**** Available records

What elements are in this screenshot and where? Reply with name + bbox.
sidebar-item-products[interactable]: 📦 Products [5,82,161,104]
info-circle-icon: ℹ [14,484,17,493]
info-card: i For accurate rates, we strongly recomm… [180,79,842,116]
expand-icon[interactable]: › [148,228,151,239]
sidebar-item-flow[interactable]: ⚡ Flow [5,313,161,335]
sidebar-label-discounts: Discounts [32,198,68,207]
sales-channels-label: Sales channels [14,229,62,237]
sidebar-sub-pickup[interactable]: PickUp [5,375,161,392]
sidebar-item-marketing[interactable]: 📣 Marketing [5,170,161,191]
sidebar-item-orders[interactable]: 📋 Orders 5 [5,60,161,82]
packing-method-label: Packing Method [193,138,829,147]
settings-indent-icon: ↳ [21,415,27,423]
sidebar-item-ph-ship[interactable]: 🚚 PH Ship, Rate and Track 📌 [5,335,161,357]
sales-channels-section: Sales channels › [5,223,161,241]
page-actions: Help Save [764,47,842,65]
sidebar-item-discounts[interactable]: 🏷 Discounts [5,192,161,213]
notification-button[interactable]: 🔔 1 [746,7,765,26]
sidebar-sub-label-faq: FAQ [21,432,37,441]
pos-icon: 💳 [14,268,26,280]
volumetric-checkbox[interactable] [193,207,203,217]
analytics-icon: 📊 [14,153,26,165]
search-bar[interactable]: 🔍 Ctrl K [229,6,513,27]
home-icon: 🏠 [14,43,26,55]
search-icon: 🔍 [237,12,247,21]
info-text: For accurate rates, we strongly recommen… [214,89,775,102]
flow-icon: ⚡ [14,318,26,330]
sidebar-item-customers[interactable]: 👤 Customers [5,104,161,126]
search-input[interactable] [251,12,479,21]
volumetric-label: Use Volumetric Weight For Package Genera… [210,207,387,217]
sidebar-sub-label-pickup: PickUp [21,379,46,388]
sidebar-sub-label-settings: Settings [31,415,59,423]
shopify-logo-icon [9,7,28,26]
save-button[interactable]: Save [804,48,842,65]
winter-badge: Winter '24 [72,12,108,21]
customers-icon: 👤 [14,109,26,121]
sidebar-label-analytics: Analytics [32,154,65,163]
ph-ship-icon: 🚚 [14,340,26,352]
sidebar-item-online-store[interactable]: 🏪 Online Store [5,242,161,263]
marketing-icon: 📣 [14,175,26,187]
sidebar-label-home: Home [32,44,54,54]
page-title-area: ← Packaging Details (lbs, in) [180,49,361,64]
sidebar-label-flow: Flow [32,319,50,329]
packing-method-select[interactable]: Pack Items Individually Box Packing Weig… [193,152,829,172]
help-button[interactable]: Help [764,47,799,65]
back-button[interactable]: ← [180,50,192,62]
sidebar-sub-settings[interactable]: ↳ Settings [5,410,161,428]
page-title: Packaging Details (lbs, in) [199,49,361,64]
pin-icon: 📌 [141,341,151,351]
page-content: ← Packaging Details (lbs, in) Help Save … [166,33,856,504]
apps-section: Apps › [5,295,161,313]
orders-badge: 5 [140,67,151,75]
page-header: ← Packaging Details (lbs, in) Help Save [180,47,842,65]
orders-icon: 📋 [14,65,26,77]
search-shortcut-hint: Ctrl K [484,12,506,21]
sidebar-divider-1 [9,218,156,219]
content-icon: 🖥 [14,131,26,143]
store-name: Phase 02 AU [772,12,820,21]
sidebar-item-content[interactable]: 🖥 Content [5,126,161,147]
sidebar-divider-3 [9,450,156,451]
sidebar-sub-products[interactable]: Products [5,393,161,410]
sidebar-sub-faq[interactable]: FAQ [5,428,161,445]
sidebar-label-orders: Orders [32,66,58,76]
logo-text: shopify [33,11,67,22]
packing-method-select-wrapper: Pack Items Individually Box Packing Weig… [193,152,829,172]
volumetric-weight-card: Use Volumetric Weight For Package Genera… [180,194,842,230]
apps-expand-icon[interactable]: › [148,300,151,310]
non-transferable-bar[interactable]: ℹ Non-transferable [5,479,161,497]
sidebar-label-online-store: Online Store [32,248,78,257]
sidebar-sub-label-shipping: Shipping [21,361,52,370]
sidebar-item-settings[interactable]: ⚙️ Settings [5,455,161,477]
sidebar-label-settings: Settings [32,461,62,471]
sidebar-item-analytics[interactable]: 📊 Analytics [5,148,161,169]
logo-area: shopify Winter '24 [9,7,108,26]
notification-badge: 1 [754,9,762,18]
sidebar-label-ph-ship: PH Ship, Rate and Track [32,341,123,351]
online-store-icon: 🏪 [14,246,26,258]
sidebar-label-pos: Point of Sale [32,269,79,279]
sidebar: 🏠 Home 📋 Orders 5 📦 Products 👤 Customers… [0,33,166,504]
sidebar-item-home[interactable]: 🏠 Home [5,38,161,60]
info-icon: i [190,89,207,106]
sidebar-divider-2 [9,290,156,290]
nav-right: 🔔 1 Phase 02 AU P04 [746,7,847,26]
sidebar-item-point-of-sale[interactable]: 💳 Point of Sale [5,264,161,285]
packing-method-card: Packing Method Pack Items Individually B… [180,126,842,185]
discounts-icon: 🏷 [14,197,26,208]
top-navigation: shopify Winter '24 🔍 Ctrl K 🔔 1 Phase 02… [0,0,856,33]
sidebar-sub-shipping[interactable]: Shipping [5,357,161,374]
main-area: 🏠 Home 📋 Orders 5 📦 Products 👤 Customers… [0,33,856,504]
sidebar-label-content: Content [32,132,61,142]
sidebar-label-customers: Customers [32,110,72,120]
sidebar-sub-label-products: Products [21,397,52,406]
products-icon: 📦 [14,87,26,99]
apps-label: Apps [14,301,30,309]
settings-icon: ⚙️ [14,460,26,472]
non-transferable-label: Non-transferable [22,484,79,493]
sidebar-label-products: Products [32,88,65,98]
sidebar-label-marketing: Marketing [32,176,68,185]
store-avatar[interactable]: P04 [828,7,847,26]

********

Restate each record above word for word.

What elements are in this screenshot and where? Reply with name + bbox.
sidebar-item-products[interactable]: 📦 Products [5,82,161,104]
info-circle-icon: ℹ [14,484,17,493]
info-card: i For accurate rates, we strongly recomm… [180,79,842,116]
expand-icon[interactable]: › [148,228,151,239]
sidebar-item-flow[interactable]: ⚡ Flow [5,313,161,335]
sidebar-label-discounts: Discounts [32,198,68,207]
sales-channels-label: Sales channels [14,229,62,237]
sidebar-sub-pickup[interactable]: PickUp [5,375,161,392]
sidebar-item-marketing[interactable]: 📣 Marketing [5,170,161,191]
sidebar-item-orders[interactable]: 📋 Orders 5 [5,60,161,82]
packing-method-label: Packing Method [193,138,829,147]
settings-indent-icon: ↳ [21,415,27,423]
sidebar-item-ph-ship[interactable]: 🚚 PH Ship, Rate and Track 📌 [5,335,161,357]
sales-channels-section: Sales channels › [5,223,161,241]
page-actions: Help Save [764,47,842,65]
sidebar-item-discounts[interactable]: 🏷 Discounts [5,192,161,213]
notification-button[interactable]: 🔔 1 [746,7,765,26]
sidebar-sub-label-faq: FAQ [21,432,37,441]
pos-icon: 💳 [14,268,26,280]
volumetric-checkbox[interactable] [193,207,203,217]
analytics-icon: 📊 [14,153,26,165]
search-bar[interactable]: 🔍 Ctrl K [229,6,513,27]
home-icon: 🏠 [14,43,26,55]
search-icon: 🔍 [237,12,247,21]
info-text: For accurate rates, we strongly recommen… [214,89,775,102]
flow-icon: ⚡ [14,318,26,330]
sidebar-item-customers[interactable]: 👤 Customers [5,104,161,126]
search-input[interactable] [251,12,479,21]
volumetric-label: Use Volumetric Weight For Package Genera… [210,207,387,217]
sidebar-sub-label-pickup: PickUp [21,379,46,388]
sidebar-sub-label-settings: Settings [31,415,59,423]
shopify-logo-icon [9,7,28,26]
save-button[interactable]: Save [804,48,842,65]
winter-badge: Winter '24 [72,12,108,21]
customers-icon: 👤 [14,109,26,121]
sidebar-label-analytics: Analytics [32,154,65,163]
ph-ship-icon: 🚚 [14,340,26,352]
sidebar-item-online-store[interactable]: 🏪 Online Store [5,242,161,263]
marketing-icon: 📣 [14,175,26,187]
sidebar-label-home: Home [32,44,54,54]
page-title-area: ← Packaging Details (lbs, in) [180,49,361,64]
sidebar-label-flow: Flow [32,319,50,329]
packing-method-select[interactable]: Pack Items Individually Box Packing Weig… [193,152,829,172]
help-button[interactable]: Help [764,47,799,65]
back-button[interactable]: ← [180,50,192,62]
sidebar-sub-settings[interactable]: ↳ Settings [5,410,161,428]
page-title: Packaging Details (lbs, in) [199,49,361,64]
pin-icon: 📌 [141,341,151,351]
page-content: ← Packaging Details (lbs, in) Help Save … [166,33,856,504]
apps-section: Apps › [5,295,161,313]
orders-badge: 5 [140,67,151,75]
page-header: ← Packaging Details (lbs, in) Help Save [180,47,842,65]
orders-icon: 📋 [14,65,26,77]
search-shortcut-hint: Ctrl K [484,12,506,21]
sidebar-divider-1 [9,218,156,219]
content-icon: 🖥 [14,131,26,143]
store-name: Phase 02 AU [772,12,820,21]
sidebar-item-content[interactable]: 🖥 Content [5,126,161,147]
sidebar-divider-3 [9,450,156,451]
sidebar-sub-products[interactable]: Products [5,393,161,410]
sidebar-sub-faq[interactable]: FAQ [5,428,161,445]
sidebar-label-orders: Orders [32,66,58,76]
logo-text: shopify [33,11,67,22]
packing-method-select-wrapper: Pack Items Individually Box Packing Weig… [193,152,829,172]
volumetric-weight-card: Use Volumetric Weight For Package Genera… [180,194,842,230]
apps-expand-icon[interactable]: › [148,300,151,310]
non-transferable-bar[interactable]: ℹ Non-transferable [5,479,161,497]
sidebar-label-online-store: Online Store [32,248,78,257]
sidebar-sub-label-shipping: Shipping [21,361,52,370]
sidebar-item-settings[interactable]: ⚙️ Settings [5,455,161,477]
sidebar-label-settings: Settings [32,461,62,471]
sidebar-item-analytics[interactable]: 📊 Analytics [5,148,161,169]
logo-area: shopify Winter '24 [9,7,108,26]
notification-badge: 1 [754,9,762,18]
sidebar-label-ph-ship: PH Ship, Rate and Track [32,341,123,351]
online-store-icon: 🏪 [14,246,26,258]
sidebar-label-pos: Point of Sale [32,269,79,279]
sidebar: 🏠 Home 📋 Orders 5 📦 Products 👤 Customers… [0,33,166,504]
sidebar-item-home[interactable]: 🏠 Home [5,38,161,60]
info-icon: i [190,89,207,106]
sidebar-divider-2 [9,290,156,290]
nav-right: 🔔 1 Phase 02 AU P04 [746,7,847,26]
sidebar-item-point-of-sale[interactable]: 💳 Point of Sale [5,264,161,285]
packing-method-card: Packing Method Pack Items Individually B… [180,126,842,185]
discounts-icon: 🏷 [14,197,26,208]
top-navigation: shopify Winter '24 🔍 Ctrl K 🔔 1 Phase 02… [0,0,856,33]
sidebar-sub-shipping[interactable]: Shipping [5,357,161,374]
main-area: 🏠 Home 📋 Orders 5 📦 Products 👤 Customers… [0,33,856,504]
sidebar-label-content: Content [32,132,61,142]
sidebar-label-customers: Customers [32,110,72,120]
sidebar-sub-label-products: Products [21,397,52,406]
products-icon: 📦 [14,87,26,99]
apps-label: Apps [14,301,30,309]
settings-icon: ⚙️ [14,460,26,472]
non-transferable-label: Non-transferable [22,484,79,493]
sidebar-label-products: Products [32,88,65,98]
sidebar-label-marketing: Marketing [32,176,68,185]
store-avatar[interactable]: P04 [828,7,847,26]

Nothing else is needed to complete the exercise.